Security: Use security groups/NACLs instead of NAT for isolation.
Cloud Provider IPv6
# AWS VPC with dual-stack
resource "aws_vpc" "main" {
cidr_block = "10.0.0.0/16"
assign_generated_ipv6_cidr_block = true # AWS assigns /56
enable_dns_support = true
enable_dns_hostnames = true
}
resource "aws_subnet" "public" {
vpc_id = aws_vpc.main.id
cidr_block = "10.0.1.0/24"
ipv6_cidr_block = cidrsubnet(aws_vpc.main.ipv6_cidr_block, 8, 1)

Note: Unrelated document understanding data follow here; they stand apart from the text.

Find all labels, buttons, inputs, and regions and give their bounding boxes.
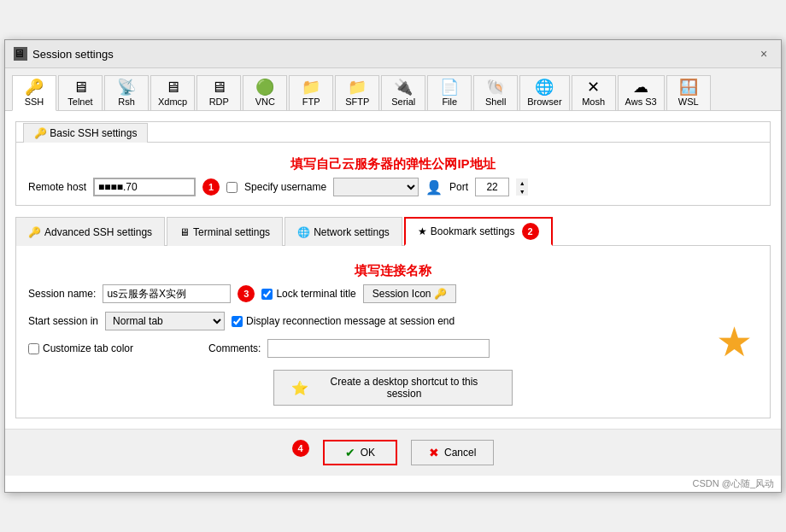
tab-browser[interactable]: 🌐 Browser (519, 75, 569, 110)
cancel-button[interactable]: ✖ Cancel (411, 440, 494, 465)
serial-icon: 🔌 (394, 79, 413, 95)
display-reconnect-label: Display reconnection message at session … (232, 315, 455, 327)
shortcut-label: Create a desktop shortcut to this sessio… (314, 376, 495, 400)
step1-badge: 1 (202, 178, 220, 196)
display-reconnect-checkbox[interactable] (232, 316, 243, 327)
shell-icon: 🐚 (486, 79, 505, 95)
customize-tab-label: Customize tab color (28, 342, 133, 354)
tab-network-settings[interactable]: 🌐 Network settings (284, 217, 402, 246)
tab-aws-s3[interactable]: ☁ Aws S3 (618, 75, 665, 110)
tab-serial[interactable]: 🔌 Serial (381, 75, 425, 110)
ssh-icon: 🔑 (25, 79, 44, 95)
rsh-icon: 📡 (117, 79, 136, 95)
tab-advanced-ssh[interactable]: 🔑 Advanced SSH settings (15, 217, 165, 246)
advanced-ssh-icon: 🔑 (28, 226, 41, 238)
basic-ssh-tab-icon: 🔑 (34, 127, 47, 139)
watermark: CSDN @心随_风动 (5, 476, 781, 492)
bookmark-icon: ★ (418, 225, 427, 237)
create-shortcut-button[interactable]: ⭐ Create a desktop shortcut to this sess… (273, 370, 513, 406)
port-up-button[interactable]: ▲ (516, 178, 528, 187)
cancel-icon: ✖ (429, 446, 439, 459)
tab-telnet[interactable]: 🖥 Telnet (58, 75, 103, 110)
file-icon: 📄 (440, 79, 459, 95)
session-name-label: Session name: (28, 288, 96, 300)
tab-sftp[interactable]: 📁 SFTP (335, 75, 379, 110)
rdp-icon: 🖥 (211, 79, 226, 95)
ftp-icon: 📁 (302, 79, 320, 95)
display-reconnect-text: Display reconnection message at session … (246, 315, 455, 327)
dialog-title: Session settings (32, 48, 114, 61)
protocol-tabs: 🔑 SSH 🖥 Telnet 📡 Rsh 🖥 Xdmcp 🖥 RDP 🟢 VNC… (5, 68, 781, 111)
sub-tabs: 🔑 Advanced SSH settings 🖥 Terminal setti… (15, 216, 771, 246)
telnet-icon: 🖥 (73, 79, 88, 95)
tab-wsl[interactable]: 🪟 WSL (666, 75, 711, 110)
port-down-button[interactable]: ▼ (516, 187, 528, 196)
tab-rdp[interactable]: 🖥 RDP (196, 75, 241, 110)
sftp-icon: 📁 (348, 79, 367, 95)
tab-ftp[interactable]: 📁 FTP (289, 75, 333, 110)
session-settings-dialog: 🖥 Session settings × 🔑 SSH 🖥 Telnet 📡 Rs… (4, 39, 782, 493)
star-icon: ⭐ (291, 380, 308, 396)
port-spinner: ▲ ▼ (516, 178, 528, 196)
comments-input[interactable] (267, 339, 490, 358)
annotation-name: 填写连接名称 (28, 263, 758, 279)
session-icon-label: Session Icon (372, 288, 431, 300)
start-session-row: Start session in Normal tab Display reco… (28, 312, 758, 330)
comments-label: Comments: (208, 342, 261, 354)
basic-ssh-tab-label: Basic SSH settings (50, 127, 137, 139)
title-bar-left: 🖥 Session settings (14, 47, 114, 61)
tab-mosh[interactable]: ✕ Mosh (572, 75, 616, 110)
customize-tab-checkbox[interactable] (28, 343, 39, 354)
specify-username-checkbox[interactable] (226, 182, 238, 193)
tab-terminal-settings[interactable]: 🖥 Terminal settings (167, 217, 283, 246)
tab-shell[interactable]: 🐚 Shell (473, 75, 518, 110)
step3-badge: 3 (238, 285, 255, 302)
customize-tab-text: Customize tab color (43, 342, 133, 354)
remote-host-row: Remote host 1 Specify username 👤 Port ▲ … (28, 178, 758, 196)
session-name-row: Session name: 3 Lock terminal title Sess… (28, 284, 758, 303)
session-icon-button[interactable]: Session Icon 🔑 (363, 284, 457, 303)
port-input[interactable] (475, 178, 509, 196)
tab-xdmcp[interactable]: 🖥 Xdmcp (150, 75, 195, 110)
bottom-bar: 4 ✔ OK ✖ Cancel (5, 429, 781, 476)
terminal-label: Terminal settings (193, 226, 270, 238)
username-select[interactable] (333, 178, 419, 196)
browser-icon: 🌐 (535, 79, 554, 95)
ok-label: OK (361, 447, 375, 459)
tab-bookmark-settings[interactable]: ★ Bookmark settings 2 (404, 217, 553, 246)
session-icon-img: 🔑 (434, 288, 447, 300)
user-icon: 👤 (425, 179, 443, 196)
aws-s3-icon: ☁ (633, 79, 648, 95)
step4-badge: 4 (292, 440, 309, 457)
remote-host-input[interactable] (93, 178, 196, 196)
mosh-icon: ✕ (587, 79, 600, 95)
basic-ssh-tab[interactable]: 🔑 Basic SSH settings (23, 123, 148, 143)
tab-ssh[interactable]: 🔑 SSH (12, 75, 56, 111)
customize-tab-row: Customize tab color Comments: (28, 339, 758, 358)
tab-file[interactable]: 📄 File (427, 75, 472, 110)
basic-ssh-panel: 🔑 Basic SSH settings 填写自己云服务器的弹性公网IP地址 R… (15, 121, 771, 206)
vnc-icon: 🟢 (255, 79, 274, 95)
remote-host-label: Remote host (28, 181, 86, 193)
annotation-ip: 填写自己云服务器的弹性公网IP地址 (28, 156, 758, 172)
ok-icon: ✔ (345, 446, 355, 459)
xdmcp-icon: 🖥 (165, 79, 180, 95)
wsl-icon: 🪟 (679, 79, 698, 95)
dialog-icon: 🖥 (14, 47, 27, 61)
specify-username-label: Specify username (244, 181, 326, 193)
step2-badge: 2 (522, 223, 539, 240)
cancel-label: Cancel (444, 447, 476, 459)
basic-ssh-panel-body: 填写自己云服务器的弹性公网IP地址 Remote host 1 Specify … (16, 142, 770, 205)
lock-terminal-checkbox[interactable] (261, 289, 273, 300)
terminal-icon: 🖥 (179, 226, 190, 238)
start-session-select[interactable]: Normal tab (105, 312, 225, 330)
close-button[interactable]: × (755, 45, 772, 62)
lock-terminal-text: Lock terminal title (276, 288, 355, 300)
ok-button[interactable]: ✔ OK (323, 440, 397, 465)
title-bar: 🖥 Session settings × (5, 40, 781, 68)
session-name-input[interactable] (103, 284, 231, 303)
tab-rsh[interactable]: 📡 Rsh (104, 75, 149, 110)
tab-vnc[interactable]: 🟢 VNC (243, 75, 287, 110)
port-label: Port (449, 181, 468, 193)
start-session-label: Start session in (28, 315, 98, 327)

assign_ipv6_address_on_creation = true
}
# Security group allowing IPv6
resource "aws_security_group_rule" "allow_https_ipv6" {
type = "ingress"
from_port = 443
to_port = 443
protocol = "tcp"
ipv6_cidr_blocks = ["::/0"]
security_group_id = aws_security_group.web.id
}
Anti-Patterns
| Anti-Pattern | Consequence | Fix |
|---|---|---|
| IPv6 as afterthought | Security gaps, missing firewall rules | Dual-stack from day one |
| Assuming IPv4-only clients | Mobile users blocked | Dual-stack or NAT64 for transition |
| No IPv6 monitoring | Blind to IPv6 traffic issues | Monitor both stacks equally |
| Hardcoded IPv4 addresses | Breaks on IPv6 networks | Use hostnames, DNS resolution |
| Ignoring IPv6 security | Missing firewall rules for IPv6 | Apply same policies to both stacks |
IPv6 is not optional anymore. AWS charges for IPv4, mobile is mostly IPv6, and the pool of available IPv4 addresses shrinks every year. Start with dual-stack, migrate incrementally, and stop paying the IPv4 tax.